そんな彼女にかけるべき言葉が、何も思いつかなくて。結局、いつまでもここで突っ立っているのも落ち着かくなり、俺は自席に鞄を置いた。
そして、前の席に座る秀人が、俺達を見ながらニヤニヤしていることに気づく。
「何だよ」
「いやー、微笑ましいなぁと」
「うるさいわ」
――俺と加茂さんが付き合い始めたことは、昨日のお月見メンバーにはバレている。告白した場所が庭だったこともあり、皆に見られていたのだ。
……加茂さんとリビングに戻った時に「おめでとう」と言われた時は、気恥ずかしいの何の。加茂さん母に生暖かい目で見られたり、あの神薙さんから普通に祝福されたり。嬉しい気持ち以上に非常に居た堪れない気持ちになった。
「そういや光太は昼飯どうすんだ?」
「昼飯?」
「今日から加茂さんと食うのかって話だよ」
「……あ」
そういえば、その辺りのことは何も考えてなかったな。
でも、これは俺の一存で決めることではない。ということで、俺は加茂さんに意見を求めようと目を向けた。
『どうする?』
「……どうしよう」
彼女は既にボードに文字を書いてこちらに向けていた。会話を聞いていたらしい。
加茂さんに聞こうとしたら逆に聞かれてしまったので、少し考えてみる。
……本当に、どうするべきなんだろう。恋人同士になったのだから、二人の時間を増やすべきなのか。
「光太はどうしたいんだよ」
考え込んでいると、秀人が横から口を出してくる。
……俺がどうしたいのか、か。
俺の本音としては、一緒に食べたい。でも、教室で一緒に食べたりしたら、あらぬ噂が立ちそうなのがな……実際付き合ってるからあらぬ噂ではないけれど。彼女との関係が、不必要に広まるのは嫌だなという気持ちはある。
「んー……」
「光太」
「ん?」
「考えすぎだっつの。加茂さんのボード見ろ」
いつの間にか、加茂さんが持つボードの文字は書き変わっていた。
『一緒に食べたい
でも二人きりで食べるのは
ちょっとはずかしい』
加茂さんははにかみながらボードをこちらに向けている。彼女も、俺と似たような気持ちだったらしい。
「俺も目立ちたくはない」
『だよね』
俺の答えが分かっていたのか、加茂さんは苦笑しながらボードをこちらに向けてくる。
しかし、そこに書かれていた言葉は、俺の言葉の意味を全部読み取っていないように感じて。俺ははっきりとした言葉で言い直した。

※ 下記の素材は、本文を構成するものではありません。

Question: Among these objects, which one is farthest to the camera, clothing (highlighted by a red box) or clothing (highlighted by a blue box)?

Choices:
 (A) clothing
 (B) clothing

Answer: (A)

「俺は加茂さんと食べたい。昼休みも一緒に過ごせたらいいなって思ってる」
「…………(きょとん)」
俺の言葉に加茂さんは目を丸くする。
――数秒後、彼女は頰は赤く染めて恥ずかしそうに顔を俯かせた。
……なんだか、こっちまで恥ずかしくなってきた。割と思い切った本音を言った自覚はある。だから、尚更。

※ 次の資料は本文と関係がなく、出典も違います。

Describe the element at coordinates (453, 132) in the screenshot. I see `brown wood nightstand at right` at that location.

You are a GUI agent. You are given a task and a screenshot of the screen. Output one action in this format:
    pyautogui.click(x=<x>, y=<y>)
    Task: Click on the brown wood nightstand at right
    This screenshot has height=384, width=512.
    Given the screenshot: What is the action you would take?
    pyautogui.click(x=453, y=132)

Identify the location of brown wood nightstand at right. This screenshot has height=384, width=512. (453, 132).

ぱたぱたと熱を冷ますように自分の顔を仰ぎ始めると、秀人が呆れの含んだ視線を向けてきていることに気づく。
「何だよ」
「イチャつくのはいいけど自制しろよ?」
「……イチャついてない」
「この程度まだ序の口って意味か」
「違う」
即行で否定をすると、秀人は「イチャついてんのは前からか」と変な納得をした後、諦めたようにため息を吐いたのだった。